[RECORDS SHOWN]
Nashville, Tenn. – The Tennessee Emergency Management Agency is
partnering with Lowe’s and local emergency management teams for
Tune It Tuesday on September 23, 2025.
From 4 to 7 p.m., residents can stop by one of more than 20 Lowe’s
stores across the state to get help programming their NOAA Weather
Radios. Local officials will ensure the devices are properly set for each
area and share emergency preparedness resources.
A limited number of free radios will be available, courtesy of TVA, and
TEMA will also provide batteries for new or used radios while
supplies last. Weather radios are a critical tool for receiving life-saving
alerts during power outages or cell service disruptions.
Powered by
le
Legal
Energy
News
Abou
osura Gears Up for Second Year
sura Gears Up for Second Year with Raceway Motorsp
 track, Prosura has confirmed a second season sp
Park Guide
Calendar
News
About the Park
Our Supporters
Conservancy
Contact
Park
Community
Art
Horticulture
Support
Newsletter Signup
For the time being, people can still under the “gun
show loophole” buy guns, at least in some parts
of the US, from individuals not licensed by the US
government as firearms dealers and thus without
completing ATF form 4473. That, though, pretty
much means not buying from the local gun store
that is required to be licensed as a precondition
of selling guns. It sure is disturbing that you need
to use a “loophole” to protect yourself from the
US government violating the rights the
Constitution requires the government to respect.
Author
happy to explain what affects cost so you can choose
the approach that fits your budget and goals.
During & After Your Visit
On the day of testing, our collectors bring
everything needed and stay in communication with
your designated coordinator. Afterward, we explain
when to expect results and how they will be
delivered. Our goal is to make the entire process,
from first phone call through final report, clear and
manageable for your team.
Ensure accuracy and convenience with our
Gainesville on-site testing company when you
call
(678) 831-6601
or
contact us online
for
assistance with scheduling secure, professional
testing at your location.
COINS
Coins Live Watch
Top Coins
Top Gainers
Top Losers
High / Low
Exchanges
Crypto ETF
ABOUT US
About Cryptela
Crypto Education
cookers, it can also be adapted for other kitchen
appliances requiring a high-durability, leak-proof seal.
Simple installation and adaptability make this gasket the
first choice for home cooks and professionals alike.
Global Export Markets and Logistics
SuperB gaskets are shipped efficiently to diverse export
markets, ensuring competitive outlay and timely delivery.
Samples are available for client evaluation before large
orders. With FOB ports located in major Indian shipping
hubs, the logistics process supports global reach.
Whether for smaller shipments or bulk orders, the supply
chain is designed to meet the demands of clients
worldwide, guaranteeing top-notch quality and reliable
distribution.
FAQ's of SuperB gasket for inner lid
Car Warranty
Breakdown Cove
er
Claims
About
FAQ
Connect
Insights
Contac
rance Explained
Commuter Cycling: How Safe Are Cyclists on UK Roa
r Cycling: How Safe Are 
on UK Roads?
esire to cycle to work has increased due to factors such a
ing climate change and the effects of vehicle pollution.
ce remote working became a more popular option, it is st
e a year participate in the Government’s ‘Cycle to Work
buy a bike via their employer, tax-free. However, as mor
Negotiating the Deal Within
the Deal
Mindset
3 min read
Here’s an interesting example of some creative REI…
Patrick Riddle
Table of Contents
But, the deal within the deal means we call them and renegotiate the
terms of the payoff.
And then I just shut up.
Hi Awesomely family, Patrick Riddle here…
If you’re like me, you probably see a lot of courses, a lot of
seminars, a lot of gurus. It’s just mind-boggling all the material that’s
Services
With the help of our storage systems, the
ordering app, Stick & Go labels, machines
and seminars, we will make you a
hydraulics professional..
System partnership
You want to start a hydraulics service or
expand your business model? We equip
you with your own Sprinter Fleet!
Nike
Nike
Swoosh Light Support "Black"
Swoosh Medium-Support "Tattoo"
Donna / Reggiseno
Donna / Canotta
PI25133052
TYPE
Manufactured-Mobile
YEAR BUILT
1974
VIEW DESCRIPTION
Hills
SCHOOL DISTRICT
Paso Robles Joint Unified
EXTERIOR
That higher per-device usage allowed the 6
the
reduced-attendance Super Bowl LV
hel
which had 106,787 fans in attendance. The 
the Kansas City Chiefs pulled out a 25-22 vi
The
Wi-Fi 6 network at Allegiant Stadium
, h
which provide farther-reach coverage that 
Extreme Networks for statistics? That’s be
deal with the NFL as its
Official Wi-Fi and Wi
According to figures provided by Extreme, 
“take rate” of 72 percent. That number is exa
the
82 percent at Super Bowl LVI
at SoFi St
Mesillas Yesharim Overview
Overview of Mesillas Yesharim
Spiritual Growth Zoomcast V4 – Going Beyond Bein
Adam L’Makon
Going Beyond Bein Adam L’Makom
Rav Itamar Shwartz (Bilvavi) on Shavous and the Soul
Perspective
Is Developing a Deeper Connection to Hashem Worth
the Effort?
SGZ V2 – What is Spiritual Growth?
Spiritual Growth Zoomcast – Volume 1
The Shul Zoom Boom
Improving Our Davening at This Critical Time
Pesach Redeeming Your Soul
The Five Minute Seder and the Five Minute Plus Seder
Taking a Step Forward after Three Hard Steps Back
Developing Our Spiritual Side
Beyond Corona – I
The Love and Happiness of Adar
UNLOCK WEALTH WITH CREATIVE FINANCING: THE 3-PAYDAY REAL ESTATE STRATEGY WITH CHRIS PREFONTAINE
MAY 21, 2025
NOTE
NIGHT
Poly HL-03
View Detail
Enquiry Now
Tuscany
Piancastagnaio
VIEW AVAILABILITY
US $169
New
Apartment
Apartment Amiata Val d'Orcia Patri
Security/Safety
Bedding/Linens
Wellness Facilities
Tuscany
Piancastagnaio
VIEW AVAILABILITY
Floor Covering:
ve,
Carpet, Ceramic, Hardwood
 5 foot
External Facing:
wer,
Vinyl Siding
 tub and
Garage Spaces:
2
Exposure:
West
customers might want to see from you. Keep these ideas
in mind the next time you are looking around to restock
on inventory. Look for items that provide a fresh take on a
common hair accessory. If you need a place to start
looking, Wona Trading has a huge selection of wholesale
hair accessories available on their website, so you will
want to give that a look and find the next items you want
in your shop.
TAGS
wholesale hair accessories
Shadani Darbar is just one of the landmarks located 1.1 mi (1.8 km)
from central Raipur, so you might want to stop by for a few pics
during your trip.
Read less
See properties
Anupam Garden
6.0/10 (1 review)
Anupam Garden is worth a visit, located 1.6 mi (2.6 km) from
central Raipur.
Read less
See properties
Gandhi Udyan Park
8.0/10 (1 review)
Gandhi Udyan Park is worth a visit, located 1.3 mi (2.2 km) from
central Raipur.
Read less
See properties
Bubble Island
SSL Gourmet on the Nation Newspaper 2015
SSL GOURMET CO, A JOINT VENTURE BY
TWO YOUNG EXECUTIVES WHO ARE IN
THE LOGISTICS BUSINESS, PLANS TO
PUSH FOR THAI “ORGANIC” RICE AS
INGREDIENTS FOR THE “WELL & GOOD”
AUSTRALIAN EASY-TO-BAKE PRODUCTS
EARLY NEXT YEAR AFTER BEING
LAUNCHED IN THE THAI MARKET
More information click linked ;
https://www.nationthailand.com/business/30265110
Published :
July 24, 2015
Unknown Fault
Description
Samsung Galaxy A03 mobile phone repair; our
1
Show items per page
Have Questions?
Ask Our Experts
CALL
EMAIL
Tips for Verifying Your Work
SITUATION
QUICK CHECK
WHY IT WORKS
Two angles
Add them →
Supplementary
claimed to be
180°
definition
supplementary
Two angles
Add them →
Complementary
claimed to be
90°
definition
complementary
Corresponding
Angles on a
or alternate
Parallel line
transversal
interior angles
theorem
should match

[PROBLEM DETAILS] Lines that contain "help" should be pulled from the entries above and reported.

[TASK RESULT]
stores across the state to get help programming their NOAA Weather
With the help of our storage systems, the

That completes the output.